Input material

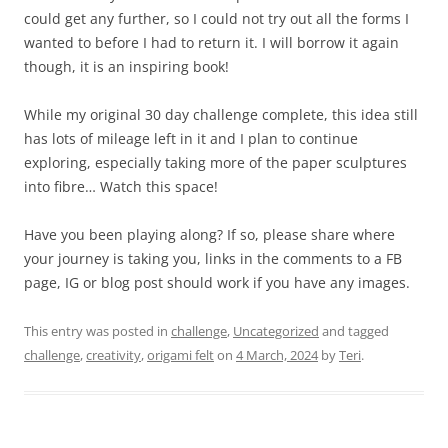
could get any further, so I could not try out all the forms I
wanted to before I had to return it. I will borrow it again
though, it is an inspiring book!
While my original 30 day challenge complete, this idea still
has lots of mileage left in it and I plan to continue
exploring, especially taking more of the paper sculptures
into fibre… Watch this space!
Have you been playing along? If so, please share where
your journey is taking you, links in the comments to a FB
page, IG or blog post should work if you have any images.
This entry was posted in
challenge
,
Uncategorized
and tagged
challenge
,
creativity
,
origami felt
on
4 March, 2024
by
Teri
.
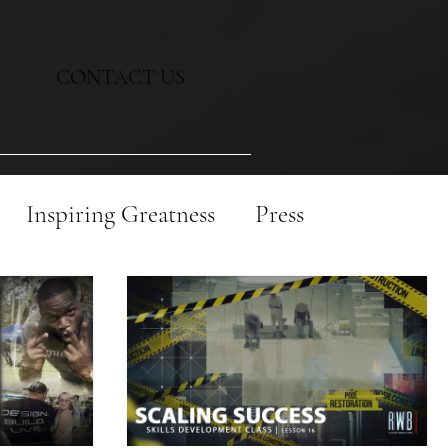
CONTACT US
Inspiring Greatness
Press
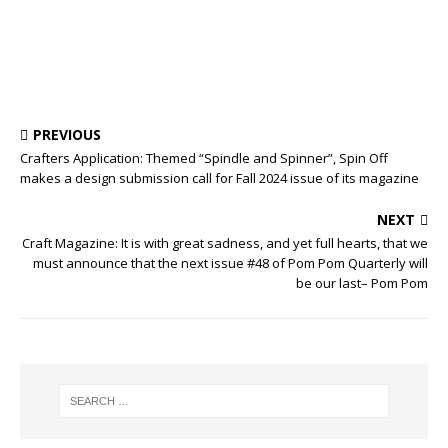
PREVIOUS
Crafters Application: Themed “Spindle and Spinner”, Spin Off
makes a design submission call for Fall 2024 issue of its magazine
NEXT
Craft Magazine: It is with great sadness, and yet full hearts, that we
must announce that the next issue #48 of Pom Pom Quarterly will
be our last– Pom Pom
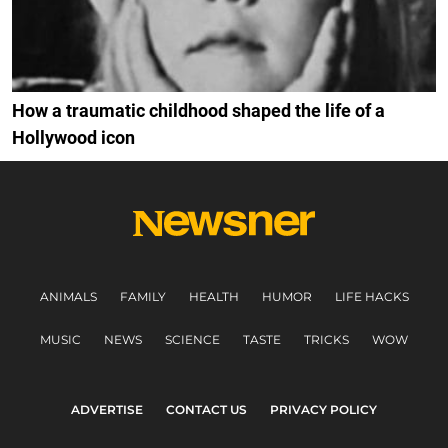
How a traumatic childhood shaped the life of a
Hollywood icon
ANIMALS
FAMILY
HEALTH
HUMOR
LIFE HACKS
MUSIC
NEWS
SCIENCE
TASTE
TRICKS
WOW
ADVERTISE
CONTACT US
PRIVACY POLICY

...

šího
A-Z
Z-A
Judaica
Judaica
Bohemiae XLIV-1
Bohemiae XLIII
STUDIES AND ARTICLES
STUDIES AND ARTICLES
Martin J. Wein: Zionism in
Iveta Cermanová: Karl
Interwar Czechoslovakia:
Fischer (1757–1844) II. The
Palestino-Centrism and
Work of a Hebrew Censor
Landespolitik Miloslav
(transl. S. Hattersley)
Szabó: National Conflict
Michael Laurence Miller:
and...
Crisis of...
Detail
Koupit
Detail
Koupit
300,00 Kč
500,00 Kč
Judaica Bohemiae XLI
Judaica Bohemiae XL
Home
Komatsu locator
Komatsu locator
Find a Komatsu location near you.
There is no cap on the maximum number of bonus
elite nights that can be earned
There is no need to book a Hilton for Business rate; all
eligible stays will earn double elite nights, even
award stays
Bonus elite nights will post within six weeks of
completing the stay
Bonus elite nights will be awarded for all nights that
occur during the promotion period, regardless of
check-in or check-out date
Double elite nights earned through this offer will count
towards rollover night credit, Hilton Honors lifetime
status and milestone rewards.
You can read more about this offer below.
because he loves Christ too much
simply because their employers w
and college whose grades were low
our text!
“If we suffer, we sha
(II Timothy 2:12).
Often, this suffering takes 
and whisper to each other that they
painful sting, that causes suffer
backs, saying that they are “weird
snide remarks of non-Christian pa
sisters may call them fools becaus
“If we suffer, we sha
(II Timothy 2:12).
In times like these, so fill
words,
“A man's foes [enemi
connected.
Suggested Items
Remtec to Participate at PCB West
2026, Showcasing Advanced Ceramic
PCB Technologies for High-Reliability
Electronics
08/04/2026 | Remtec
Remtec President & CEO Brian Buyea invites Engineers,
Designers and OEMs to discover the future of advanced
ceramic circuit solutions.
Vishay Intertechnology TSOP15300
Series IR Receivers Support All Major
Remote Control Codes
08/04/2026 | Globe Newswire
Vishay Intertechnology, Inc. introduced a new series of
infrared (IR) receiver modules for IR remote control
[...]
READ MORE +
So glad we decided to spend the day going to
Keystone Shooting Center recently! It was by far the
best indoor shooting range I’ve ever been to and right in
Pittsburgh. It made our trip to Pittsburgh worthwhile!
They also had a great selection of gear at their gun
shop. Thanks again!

* * *

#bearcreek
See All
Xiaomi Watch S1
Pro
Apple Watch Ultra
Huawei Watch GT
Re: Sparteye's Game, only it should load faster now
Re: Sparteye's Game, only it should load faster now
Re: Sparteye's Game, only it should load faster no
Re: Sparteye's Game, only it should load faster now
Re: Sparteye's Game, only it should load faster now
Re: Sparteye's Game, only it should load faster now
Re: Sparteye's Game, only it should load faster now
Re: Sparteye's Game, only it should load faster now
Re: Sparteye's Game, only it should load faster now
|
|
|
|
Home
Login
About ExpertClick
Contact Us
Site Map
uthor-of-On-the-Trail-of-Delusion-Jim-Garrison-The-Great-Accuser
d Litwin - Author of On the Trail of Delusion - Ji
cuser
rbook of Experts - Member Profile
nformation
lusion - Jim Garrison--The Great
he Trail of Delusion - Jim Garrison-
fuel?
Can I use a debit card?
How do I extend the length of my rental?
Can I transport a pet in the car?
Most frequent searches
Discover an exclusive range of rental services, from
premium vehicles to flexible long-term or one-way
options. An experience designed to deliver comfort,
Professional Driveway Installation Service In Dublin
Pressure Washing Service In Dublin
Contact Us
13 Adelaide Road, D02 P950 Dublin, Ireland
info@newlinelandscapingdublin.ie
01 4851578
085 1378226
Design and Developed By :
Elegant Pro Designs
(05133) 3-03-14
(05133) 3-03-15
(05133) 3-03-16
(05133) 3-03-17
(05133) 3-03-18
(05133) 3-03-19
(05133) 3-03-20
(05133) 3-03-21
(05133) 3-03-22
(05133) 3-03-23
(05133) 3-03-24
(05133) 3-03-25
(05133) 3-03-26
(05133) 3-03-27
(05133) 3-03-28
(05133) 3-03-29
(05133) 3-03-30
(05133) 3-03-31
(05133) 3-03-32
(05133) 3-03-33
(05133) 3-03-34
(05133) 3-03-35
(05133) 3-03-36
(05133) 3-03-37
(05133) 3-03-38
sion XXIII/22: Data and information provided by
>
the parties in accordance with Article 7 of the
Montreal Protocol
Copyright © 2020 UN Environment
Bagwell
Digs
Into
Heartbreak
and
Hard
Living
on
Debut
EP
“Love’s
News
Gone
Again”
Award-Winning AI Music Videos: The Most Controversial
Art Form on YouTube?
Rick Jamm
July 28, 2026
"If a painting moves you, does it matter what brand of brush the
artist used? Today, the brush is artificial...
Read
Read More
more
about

What is required
Nothing should appear in the answer except the lines above from the line with "Martin J. Wein: Zionism in" through the line with "There is no need", both included, written out exactly.

Finished task
Martin J. Wein: Zionism in
Iveta Cermanová: Karl
Interwar Czechoslovakia:
Fischer (1757–1844) II. The
Palestino-Centrism and
Work of a Hebrew Censor
Landespolitik Miloslav
(transl. S. Hattersley)
Szabó: National Conflict
Michael Laurence Miller:
and...
Crisis of...
Detail
Koupit
Detail
Koupit
300,00 Kč
500,00 Kč
Judaica Bohemiae XLI
Judaica Bohemiae XL
Home
Komatsu locator
Komatsu locator
Find a Komatsu location near you.
There is no cap on the maximum number of bonus
elite nights that can be earned
There is no need to book a Hilton for Business rate; all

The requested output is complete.